- [Directions for this task]: In full and without alteration, print the records below, minus any images.

- [Supplied entries]:
⁂
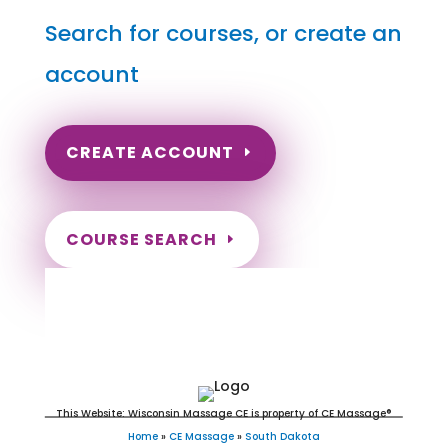
Search for courses, or create an
account
CREATE ACCOUNT
COURSE SEARCH
South Dakota Massage
Continuing Education for LMT's &
CMT's
This Website: Wisconsin Massage CE is property of CE Massage®
Home
»
CE Massage
»
South Dakota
⁂
- [Result]:
Search for courses, or create an
account
CREATE ACCOUNT
COURSE SEARCH
South Dakota Massage
Continuing Education for LMT's &
CMT's
This Website: Wisconsin Massage CE is property of CE Massage®
Home
»
CE Massage
»
South Dakota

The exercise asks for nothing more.